Bazı sanal platformlar, elde edilecek sanal mülkiyet unsurlarının gerçek dünyadaki devir ve intikalini yasaklıyor. Aynı şekilde bazı platformlar hatta en çok da sosyal ağ platformları, kullanıcıları ile başlangıçta yaptıkları sözleşmeler ile, bu hesapları kullananların bu hesaplara ilişkin olarak herhangi bir mülkiyet hakkına sahip olamayacağı hususlarını açıkça düzenlemekte ve bu koşullar başlangıçta kullanıcılar tarafından kabul edilmekte. Kaç kişi bir oyun ya da sosyal medya hesabı açarken kullanım koşullarını detaylı şekilde okuyor? Diyelim ki okudu ve kafasına yatmayan şeyler var, firma ile müzakere ederek değiştirebilme şansı var mı? Elbette hayır. O zaman bunlar hür irade ile yapılan sözleşmeler değil. Bu gibi mülkiyeti, hatta devir ve intikali yasaklayan sözleşmeleri, firmaya talep yöneltilmemesini sağlamak amacıyla oluşturulmuş dayatmacı ve kolaycı bir hukuk zihniyetinin ürünüdür. Bu sözleşmelerin sözleşmeler hukuku kapsamında “genel işlem koşulları” mahiyetinde olduğu ve yasal olarak geçersizliğinin ileri sürülebileceği açıktır.

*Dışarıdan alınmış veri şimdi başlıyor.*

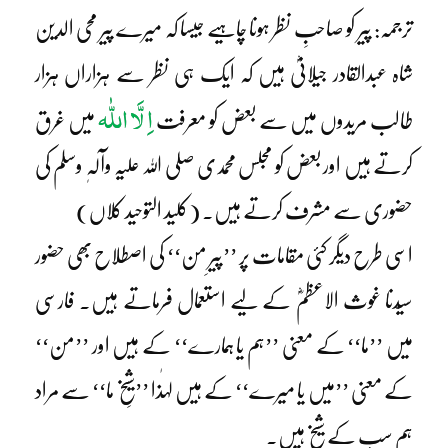
ترجمہ: پیر کو صاحبِ نظر ہونا چاہیے جیسا کہ میرے پیر محی الدین
شاہ عبدالقادر جیلانیؓ ہیں کہ ایک ہی نظر سے ہزاراں ہزار
اِ لَّا اللّٰہ
طالب مریدوں میں سے بعض کو معرفت
میں غرق
کرتے ہیں اور بعض کو مجلس محمدی صلی اللہ علیہ وآلہٖ وسلم کی
حضوری سے مشرف کرتے ہیں۔ (کلید التوحید کلاں)
اسی طرح دیگر کئی مقامات پر ’’پیرِ من‘‘ کی اصطلاح بھی حضور
سیّدنا غوث الاعظمؓ کے لیے استعمال فرماتے ہیں۔ فارسی
میں ’’ما‘‘ کے معنی ’’ہم یا ہمارے‘‘ کے ہیں اور ’’من‘‘
کے معنی ’’میں یا میرے‘‘ کے ہیں لہٰذا ’’شیخِ ما‘‘ سے مراد
ہم سب کے شیخ ہیں۔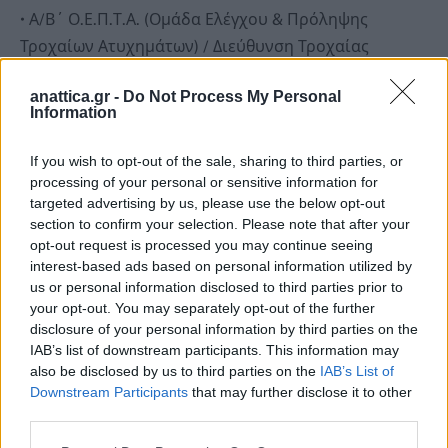
• Α/Β΄ Ο.Ε.Π.Τ.Α. (Ομάδα Ελέγχου & Πρόληψης
Τροχαίων Ατυχημάτων) / Διεύθυνση Τροχαίας
Αττικής / Επιχειρησιακός Επόπτης / Ομάδα
anattica.gr -
Do Not Process My Personal
Αποβλήτων
Information
• Α/Α’ Ομάδα ΔΙΑΣ / Άμεση Δράση
• Β’ Τμήμα Τροχαίας Νοτιοανατολικής Αττικής /
If you wish to opt-out of the sale, sharing to third parties, or
Τροχαία
processing of your personal or sensitive information for
targeted advertising by us, please use the below opt-out
• Α/Α’ Διοικητής Α.Τ. Σαρωνικού
section to confirm your selection. Please note that after your
• Α/Δ Διευθυντής Δ.Α.Ν/Α.Α.
opt-out request is processed you may continue seeing
• Α/Β Διοικητής Τ.Δ.Ε.Ε. Σαρωνικού
interest-based ads based on personal information utilized by
us or personal information disclosed to third parties prior to
Το χθεσινό συμβάν στο Δημαρχείο υπογραμμίζει
your opt-out. You may separately opt-out of the further
πόσο αναγκαίο είναι να ενισχύσουμε τον συνολικό
disclosure of your personal information by third parties on the
σχεδιασμό μας και να αξιολογούμε συνεχώς τα
IAB’s list of downstream participants. This information may
μέτρα πρόληψης και προστασίας. Η έρευνα
also be disclosed by us to third parties on the
IAB’s List of
Downstream Participants
that may further disclose it to other
βρίσκεται σε εξέλιξη από τις αρμόδιες αρχές και,
third parties.
όπως είναι αυτονόητο, όταν θα υπάρχει πόρισμα οι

Kendine Özgü Tipte Bir Mülkiyet Mi?

Sanal mülkiyete konu varlıkların kendileri de, üzerlerinde kurulan mülkiyet de bence sui generis, yani kendine özgü özellikte. Kesinlikle yeni düzenlemeler yapılmalı. Tabi yeni düzenlemeler yapılmadığı müddetçe büyük ölçüde hukuk karşısında “taşınır eşya” özelliği taşıdıklarını düşünüyorum.

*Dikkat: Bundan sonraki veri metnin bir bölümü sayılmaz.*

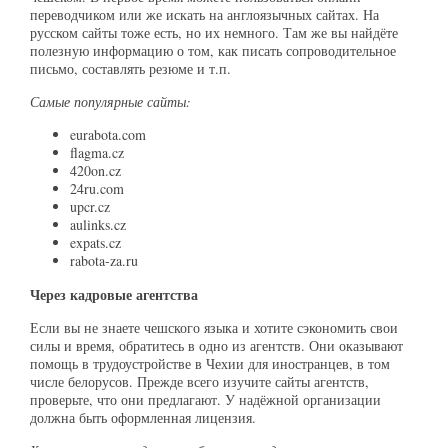
переводчиком или же искать на англоязычных сайтах. На
русском сайты тоже есть, но их немного. Там же вы найдёте
полезную информацию о том, как писать сопроводительное
письмо, составлять резюме и т.п.
Самые популярные сайты:
eurabota.com
flagma.cz
420on.cz
24ru.com
upcr.cz
aulinks.cz
expats.cz
rabota-za.ru
Через кадровые агентства
Если вы не знаете чешского языка и хотите сэкономить свои
силы и время, обратитесь в одно из агентств. Они оказывают
помощь в трудоустройстве в Чехии для иностранцев, в том
числе белорусов. Прежде всего изучите сайты агентств,
проверьте, что они предлагают. У надёжной организации
должна быть оформленная лицензия.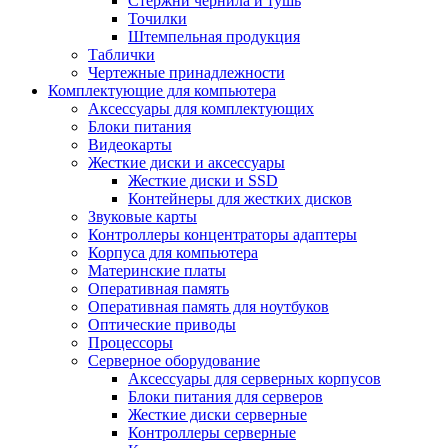
Стержни чернила и тушь
Точилки
Штемпельная продукция
Таблички
Чертежные принадлежности
Комплектующие для компьютера
Аксессуары для комплектующих
Блоки питания
Видеокарты
Жесткие диски и аксессуары
Жесткие диски и SSD
Контейнеры для жестких дисков
Звуковые карты
Контроллеры концентраторы адаптеры
Корпуса для компьютера
Материнские платы
Оперативная память
Оперативная память для ноутбуков
Оптические приводы
Процессоры
Серверное оборудование
Аксессуары для серверных корпусов
Блоки питания для серверов
Жесткие диски серверные
Контроллеры серверные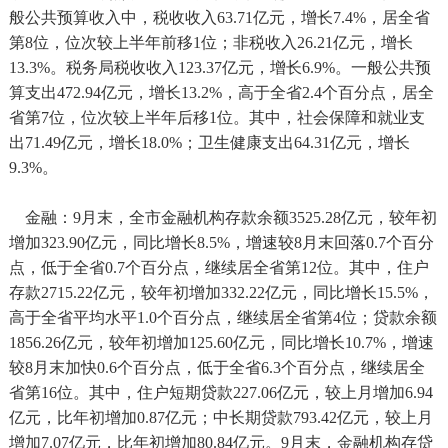
般公共预算收入中，税收收入63.71亿元，增长7.4%，居全省
第8位，位次较上半年前移1位；非税收入26.21亿元，增长
13.3%。税务局税收收入123.37亿元，增长6.9%。一般公共预
算支出472.94亿元，增长13.2%，高于全省2.4个百分点，居全
省第7位，位次较上半年后移1位。其中，社会保障和就业支
出71.49亿元，增长18.0%；卫生健康支出64.31亿元，增长
9.3%。
金融：9月末，全市金融机构存款余额3525.28亿元，较年初
增加323.90亿元，同比增长8.5%，增速较8月末回落0.7个百分
点，低于全省0.7个百分点，继续居全省第12位。其中，住户
存款2715.22亿元，较年初增加332.22亿元，同比增长15.5%，
高于全省平均水平1.0个百分点，继续居全省第4位；贷款余额
1856.26亿元，较年初增加125.60亿元，同比增长10.7%，增速
较8月末加快0.6个百分点，低于全省6.3个百分点，继续居全
省第16位。其中，住户短期贷款227.06亿元，较上月增加6.94
亿元，比年初增加0.87亿元；中长期贷款793.42亿元，较上月
增加7.07亿元，比年初增加80.84亿元。9月末，金融机构存贷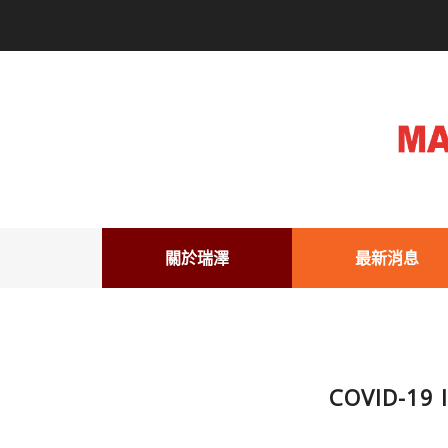
關於瑞澤
最新消息
COVID-1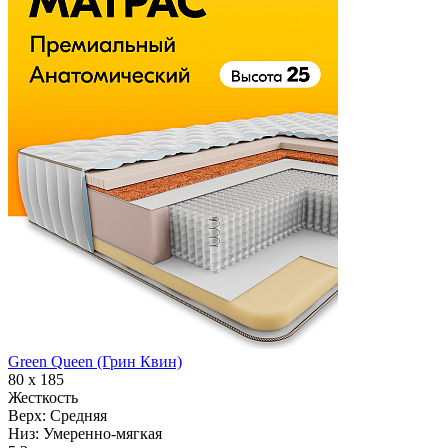
Green Queen (Грин Квин)
80 х 185
Жесткость
Верх:
Средняя
Низ:
Умеренно-мягкая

- Para ile ölçülebilen karşılıkları bulunmakta ve hak sahibi, üçüncü kişileri sanal varlığı kullanmaktan men edebilmektedir.

- Tazminata elverişliler. Ülkemizde bu hususta emsal kabul edilen kararların tamamı BOZTÜRK Hukuk ve DANIŞMANLIK bürosuna aittir. Dünyada da bu kararların pek çok örneği mevcuttur. Örneğin Çin'de bir mahkeme bir sanal dünyanın geliştiricisi olan şirketin, hesabı hack edilen ve sanal malvarlığı çalınan oyuncunun bütün oyun içi malvarlıklarının piyasa ederlerinin saptanarak , güvenlik açığı olduğu belirlenen şirket tarafından kendisine tazmin edilmesine karar vermiştir. Tayvan mahkemeleri de her türlü sanal unsurun sanal mülkiyet konusu teşkil ettiği ve devir ile intikale de elverişli oldukları yönünde değerlendirme yapmaktadır. Dünyada henüz manevi tazminat emsali yok, ancak büromuz bunun dahi mümkün olacağı kanaatindedir, zira bir sanal varlığı edinmek için emek vermek ve geliştirmek, ondan gelir elde edeceğine dair ümit beslemek ya da varlığa çok değer vermek ve sevmek, çalınması ya da kaybı durumunda manevi ızdıraba sebebiyet verebilir.

- Bilişim suçları kapsamındalar. Yargıtay da bunu kabul etmiş durumda. Ekim 2017 ve Ocak 2020 tarihli emsal kararlarda, bir kişinin e-posta adresinin hacklenerek oyun karakterinin çalınması, Türk Ceza Kanunu"nun 244. maddesinde yer alan “Sistemi engelleme, bozma, verileri yok etme veya değiştirme” suçu kapsamında kabul edilmiştir. Ayrıca suçun işleniş biçimi ve niteliği bakımından Türk Ceza Kanunu'nun 158. maddesinde yer alan nitelikli dolandırıcılık suçunu kapsayabilir.

- Ceza Kanunu'nun suç tipinde öngördüğü şartlar da gerçekleşirse, hırsızlık suçuna dahi vücut verebilirler. Güney Kore ve Hollanda mahkemelerinin de birçok emsal içtihatı olduğu, herhangi konulardaki sanal hesapların ve sanal oyunlarda oyunculara ait olan sanal kıymetlerin başkaları tarafından zorla alınmasını hırsızlık suçu olarak nitelendirip yargıladıkları bilinmektedir.